Stored dataset items:
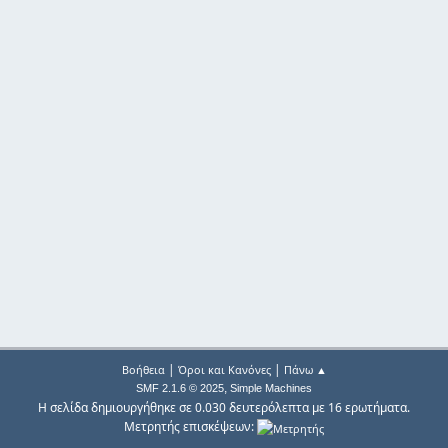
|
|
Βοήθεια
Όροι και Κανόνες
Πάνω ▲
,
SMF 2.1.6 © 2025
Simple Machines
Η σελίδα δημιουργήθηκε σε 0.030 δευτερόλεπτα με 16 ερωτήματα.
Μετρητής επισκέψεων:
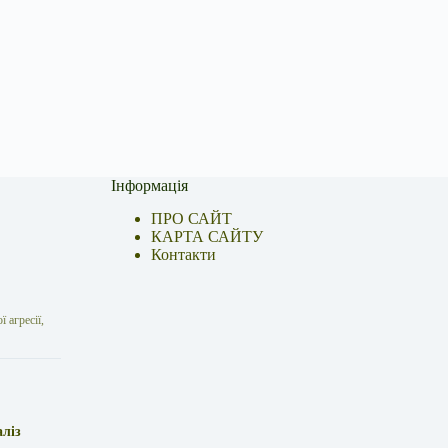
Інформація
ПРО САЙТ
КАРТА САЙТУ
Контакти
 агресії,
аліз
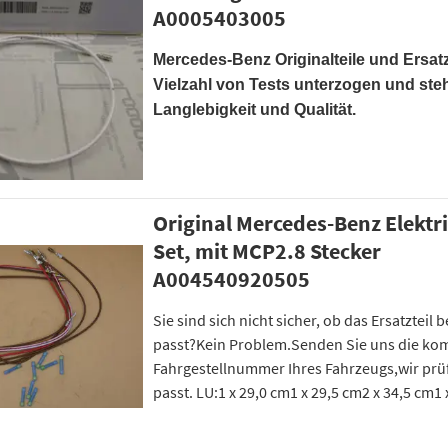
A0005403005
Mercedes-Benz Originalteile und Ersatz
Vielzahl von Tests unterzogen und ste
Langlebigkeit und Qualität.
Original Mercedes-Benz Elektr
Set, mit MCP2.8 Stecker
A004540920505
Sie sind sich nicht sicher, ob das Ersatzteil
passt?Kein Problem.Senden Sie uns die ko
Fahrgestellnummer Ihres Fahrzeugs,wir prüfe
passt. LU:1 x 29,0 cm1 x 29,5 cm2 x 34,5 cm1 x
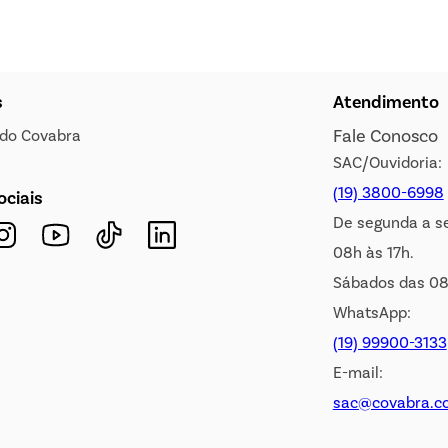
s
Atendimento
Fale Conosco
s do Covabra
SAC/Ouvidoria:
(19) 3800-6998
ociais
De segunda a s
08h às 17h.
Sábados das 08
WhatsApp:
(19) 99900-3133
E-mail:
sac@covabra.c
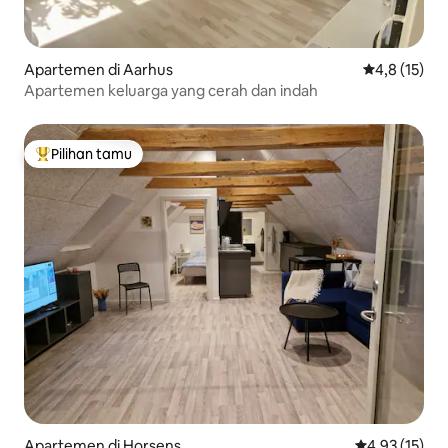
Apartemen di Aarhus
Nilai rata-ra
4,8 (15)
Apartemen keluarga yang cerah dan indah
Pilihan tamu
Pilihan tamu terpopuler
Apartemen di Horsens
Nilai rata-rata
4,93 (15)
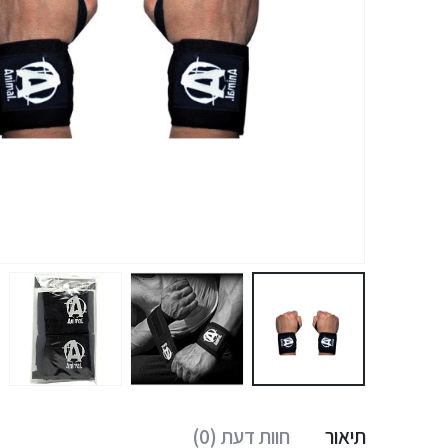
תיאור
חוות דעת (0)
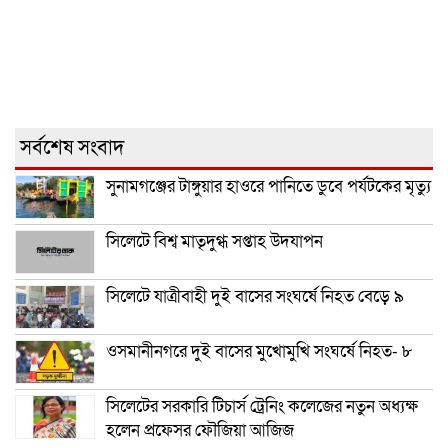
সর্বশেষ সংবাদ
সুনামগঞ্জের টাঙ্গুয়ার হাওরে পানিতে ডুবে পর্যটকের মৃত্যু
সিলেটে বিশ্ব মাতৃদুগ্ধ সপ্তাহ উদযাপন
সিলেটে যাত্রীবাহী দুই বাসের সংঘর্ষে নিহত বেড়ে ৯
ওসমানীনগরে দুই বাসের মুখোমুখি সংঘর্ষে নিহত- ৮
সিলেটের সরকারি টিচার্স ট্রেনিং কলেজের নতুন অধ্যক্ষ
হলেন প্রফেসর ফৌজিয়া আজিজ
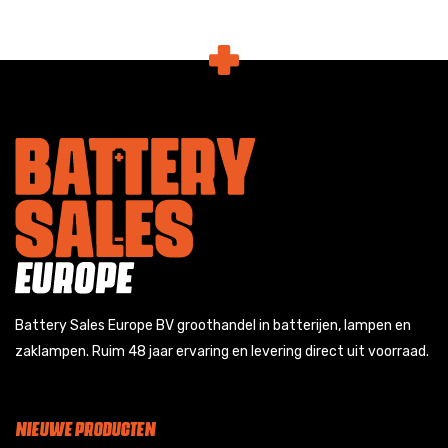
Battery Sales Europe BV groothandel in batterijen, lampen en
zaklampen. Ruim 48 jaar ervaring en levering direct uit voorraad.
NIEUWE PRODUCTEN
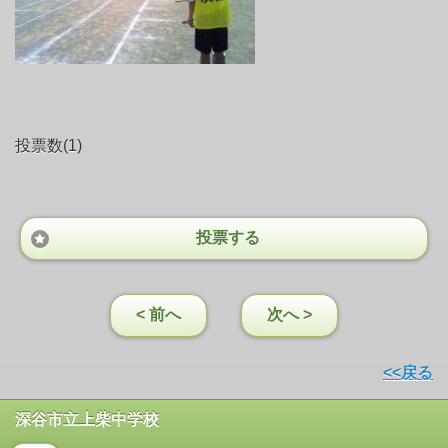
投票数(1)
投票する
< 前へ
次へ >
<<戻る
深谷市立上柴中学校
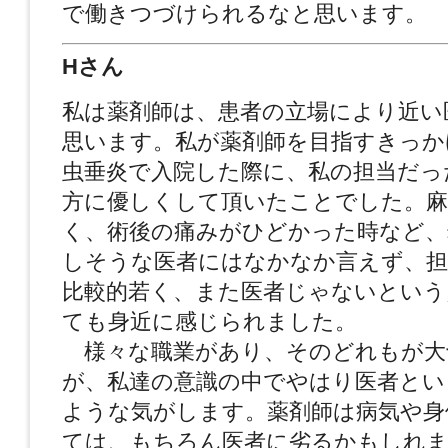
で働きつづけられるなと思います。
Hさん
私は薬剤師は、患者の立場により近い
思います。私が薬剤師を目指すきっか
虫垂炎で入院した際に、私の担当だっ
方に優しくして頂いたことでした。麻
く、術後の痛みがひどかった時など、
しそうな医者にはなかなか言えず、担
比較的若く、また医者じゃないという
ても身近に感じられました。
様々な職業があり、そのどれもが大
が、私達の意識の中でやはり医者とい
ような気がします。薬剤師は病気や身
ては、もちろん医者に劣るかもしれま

* Prompt *
Pictures stay out of the copy. Reproduce exactly the lines from the one containing "חוות דעת (0)" through the last line of the records above, both included.

* Your response *
חוות דעת (0)
সর্বশেষ সংবাদ
সুনামগঞ্জের টাঙ্গুয়ার হাওরে পানিতে ডুবে পর্যটকের মৃত্যু
সিলেটে বিশ্ব মাতৃদুগ্ধ সপ্তাহ উদযাপন
সিলেটে যাত্রীবাহী দুই বাসের সংঘর্ষে নিহত বেড়ে ৯
ওসমানীনগরে দুই বাসের মুখোমুখি সংঘর্ষে নিহত- ৮
সিলেটের সরকারি টিচার্স ট্রেনিং কলেজের নতুন অধ্যক্ষ
হলেন প্রফেসর ফৌজিয়া আজিজ
Battery Sales Europe BV groothandel in batterijen, lampen en
zaklampen. Ruim 48 jaar ervaring en levering direct uit voorraad.
NIEUWE PRODUCTEN
投票数(1)
投票する
< 前へ
次へ >
<<戻る
深谷市立上柴中学校
で働きつづけられるなと思います。
Hさん
私は薬剤師は、患者の立場により近い
思います。私が薬剤師を目指すきっか
虫垂炎で入院した際に、私の担当だっ
方に優しくして頂いたことでした。麻
く、術後の痛みがひどかった時など、
しそうな医者にはなかなか言えず、担
比較的若く、また医者じゃないという
ても身近に感じられました。
様々な職業があり、そのどれもが大
が、私達の意識の中でやはり医者とい
ような気がします。薬剤師は病気や身
ては、もちろん医者に劣るかもしれま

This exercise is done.